• **Stored data entries**
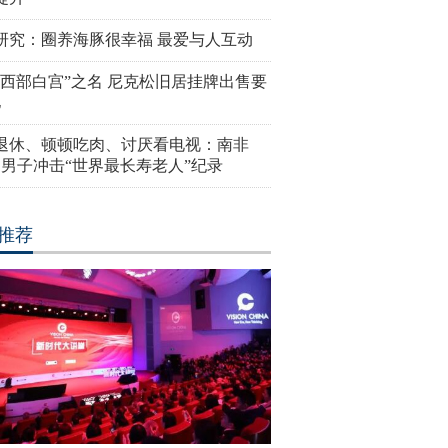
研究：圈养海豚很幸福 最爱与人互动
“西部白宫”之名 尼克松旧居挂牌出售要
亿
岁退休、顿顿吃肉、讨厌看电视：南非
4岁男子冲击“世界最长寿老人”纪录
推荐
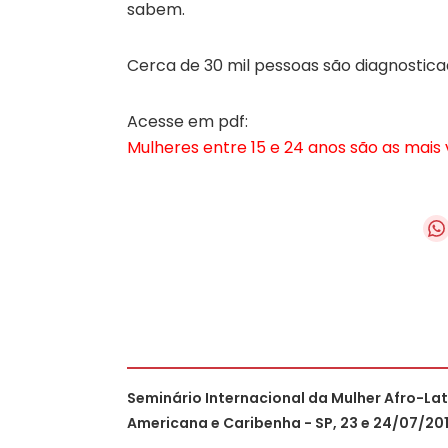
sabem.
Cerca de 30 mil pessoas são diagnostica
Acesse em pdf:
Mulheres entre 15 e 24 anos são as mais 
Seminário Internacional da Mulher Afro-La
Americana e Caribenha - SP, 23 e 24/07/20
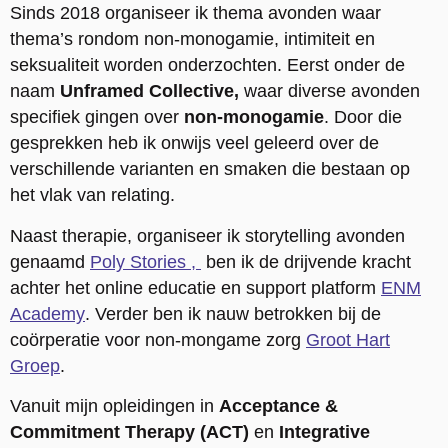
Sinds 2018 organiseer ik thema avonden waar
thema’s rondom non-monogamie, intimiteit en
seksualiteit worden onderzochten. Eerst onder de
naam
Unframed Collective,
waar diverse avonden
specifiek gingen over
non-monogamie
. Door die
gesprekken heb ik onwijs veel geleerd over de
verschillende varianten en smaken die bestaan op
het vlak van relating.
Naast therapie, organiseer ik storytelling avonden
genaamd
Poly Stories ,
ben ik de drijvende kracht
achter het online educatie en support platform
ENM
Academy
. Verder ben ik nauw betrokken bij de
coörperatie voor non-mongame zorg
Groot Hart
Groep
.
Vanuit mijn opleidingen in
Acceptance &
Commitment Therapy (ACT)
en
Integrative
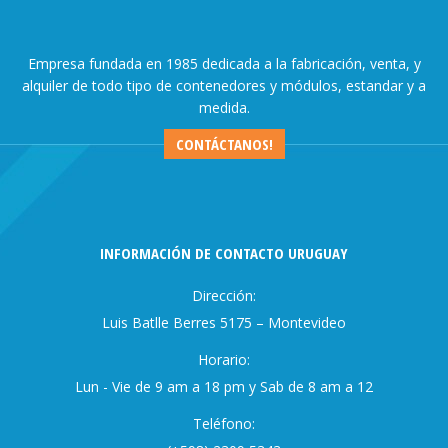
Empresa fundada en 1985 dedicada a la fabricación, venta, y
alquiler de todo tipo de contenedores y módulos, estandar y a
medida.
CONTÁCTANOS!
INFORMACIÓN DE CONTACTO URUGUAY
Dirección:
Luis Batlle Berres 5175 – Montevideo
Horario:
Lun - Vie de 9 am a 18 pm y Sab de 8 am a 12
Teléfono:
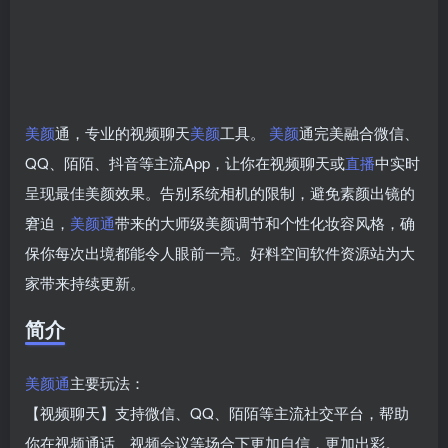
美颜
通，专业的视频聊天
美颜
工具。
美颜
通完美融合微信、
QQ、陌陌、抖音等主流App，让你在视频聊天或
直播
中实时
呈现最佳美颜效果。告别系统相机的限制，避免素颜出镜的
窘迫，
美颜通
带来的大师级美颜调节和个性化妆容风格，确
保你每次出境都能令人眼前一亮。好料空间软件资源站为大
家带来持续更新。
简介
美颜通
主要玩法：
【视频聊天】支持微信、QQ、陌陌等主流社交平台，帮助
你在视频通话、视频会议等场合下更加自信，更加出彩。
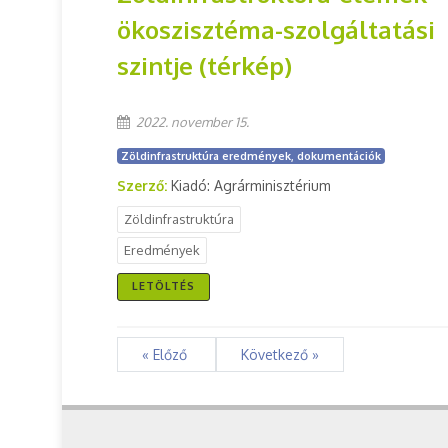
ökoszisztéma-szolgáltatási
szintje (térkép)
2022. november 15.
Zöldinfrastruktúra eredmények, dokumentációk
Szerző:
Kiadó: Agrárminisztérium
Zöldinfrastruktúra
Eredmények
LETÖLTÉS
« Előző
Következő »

• **Task prompt**
Hand back the data above exactly, leaving out all pictures.

• **Task result**
研究：圈养海豚很幸福 最爱与人互动
“西部白宫”之名 尼克松旧居挂牌出售要
亿
岁退休、顿顿吃肉、讨厌看电视：南非
4岁男子冲击“世界最长寿老人”纪录
推荐
sabem.
Cerca de 30 mil pessoas são diagnostica
Acesse em pdf:
Mulheres entre 15 e 24 anos são as mais 
Seminário Internacional da Mulher Afro-La
Americana e Caribenha - SP, 23 e 24/07/20
Sinds 2018 organiseer ik thema avonden waar
thema’s rondom non-monogamie, intimiteit en
seksualiteit worden onderzochten. Eerst onder de
naam
Unframed Collective,
waar diverse avonden
specifiek gingen over
non-monogamie
. Door die
gesprekken heb ik onwijs veel geleerd over de
verschillende varianten en smaken die bestaan op
het vlak van relating.
Naast therapie, organiseer ik storytelling avonden
genaamd
Poly Stories ,
ben ik de drijvende kracht
achter het online educatie en support platform
ENM
Academy
. Verder ben ik nauw betrokken bij de
coörperatie voor non-mongame zorg
Groot Hart
Groep
.
Vanuit mijn opleidingen in
Acceptance &
Commitment Therapy (ACT)
en
Integrative
Empresa fundada en 1985 dedicada a la fabricación, venta, y
alquiler de todo tipo de contenedores y módulos, estandar y a
medida.
CONTÁCTANOS!
INFORMACIÓN DE CONTACTO URUGUAY
Dirección:
Luis Batlle Berres 5175 – Montevideo
Horario:
Lun - Vie de 9 am a 18 pm y Sab de 8 am a 12
Teléfono:
美颜
通，专业的视频聊天
美颜
工具。
美颜
通完美融合微信、
QQ、陌陌、抖音等主流App，让你在视频聊天或
直播
中实时
呈现最佳美颜效果。告别系统相机的限制，避免素颜出镜的
窘迫，
美颜通
带来的大师级美颜调节和个性化妆容风格，确
保你每次出境都能令人眼前一亮。好料空间软件资源站为大
家带来持续更新。
简介
美颜通
主要玩法：
【视频聊天】支持微信、QQ、陌陌等主流社交平台，帮助
你在视频通话、视频会议等场合下更加自信，更加出彩。
ökoszisztéma-szolgáltatási
szintje (térkép)
2022. november 15.
Zöldinfrastruktúra eredmények, dokumentációk
Szerző:
Kiadó: Agrárminisztérium
Zöldinfrastruktúra
Eredmények
LETÖLTÉS
« Előző
Következő »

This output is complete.